Sons of Erin, march on-grasp your swords, shields, and lances

Whirl around the swift sling, draw the death-shafted bow

And spur the bold steed, that impatiently prances
To trample in slaughter the bands of the foe--
For see! o'er your lines,

How gloriously shines

The "SUN-BURST," resplendently blazing on high!
And a thousand harps sound

Their loud notes around,

That call on the valiant to conquer or die!
January 10th, 1829.

FAREWELL TO MY BOOK.

Here goes for a swim on the stream of old Time,
On those buoyant supporters, the bladders of rhyme!
If our weight breaks them down, and we sink in the flood,
We are smother'd, at least, in respectable mud.-BYRON.

My dear little volume, it seems you are grown
Old enough, as they say, for a will of your own;
And, no longer content to be kept for the pleasure
Of myself, or a friend, in our moments of leisure,
You wish, though the danger of print I've foretold,
To aim at a suit of morocco and gold.

Well, take your own way, since no effort can stop
Your rage to be seen in the bookseller's shop.

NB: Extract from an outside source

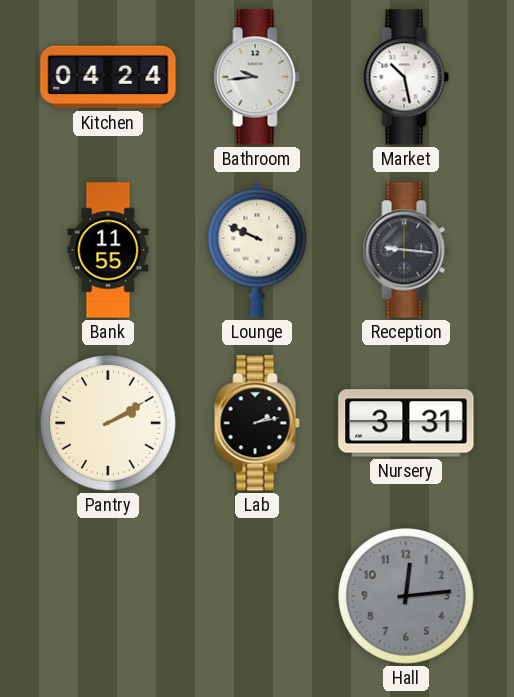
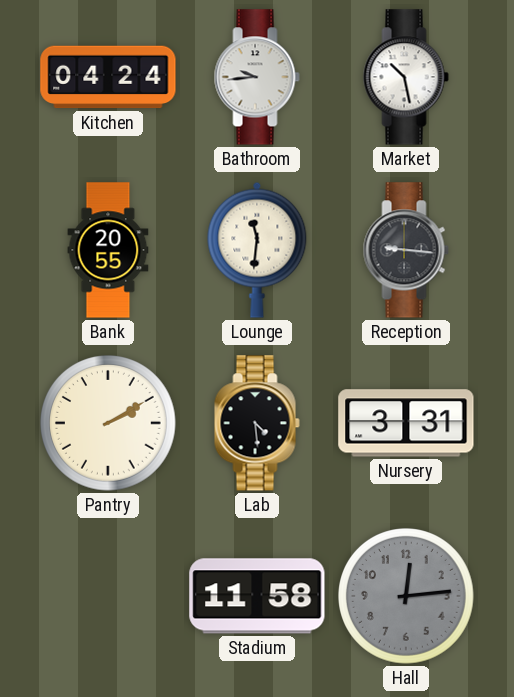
Bank: 11:55 -> 20:55
Lounge: 9:49 -> 11:31
Lab: 2:13 -> 4:29
Stadium: none -> 11:58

But, as soon as yourself and your parent are slandered,
In the Mail, and the Packet, the Times, and the Standard;
Magazines and reviews all unite to decry you,

And others, to still meaner uses, apply you ;1

1 From dusty shops neglected authors come,
Martyrs of pies, &c.-DRYDEN.

You'll think on the silly career you have run,
And, comparing yourself with the prodigal son,
Lament that you cannot, like him, to your cost,
By repentance regain what by folly you lost.
Yet why thus debate? since my warning you mock,
Like your brother in rashness, the obstinate cock,
Who, laughing at all his good parent could tell,
Disobeyed her advice, and was drowned in the well.
Then go but when Edinburgh's critic appears,
Beneath ev'ry slice of whose merciless shears
The "membra disjecta poetæ❞ are lopped,
As Melanthius of old by Ulysses was cropped,1
Like Hassan, the Persian, when cursing the day
That led him from Shiraz through deserts to stray,"
With feelings of deep but unpitied regret,
You'll wish you remained in my custody yet.
January, 1839.

1 See the Odyssey, book xxii. v. 510, &c., by Pope, whose modest paraphrase of the original Greek is preferable to the more literal indelicacy of Cowper's version.

2 Sad was the hour, and luckless was the day,
When first from Shiraz' walls I bent my way!

COLLINS'S Hassan, or the Camel-Driver.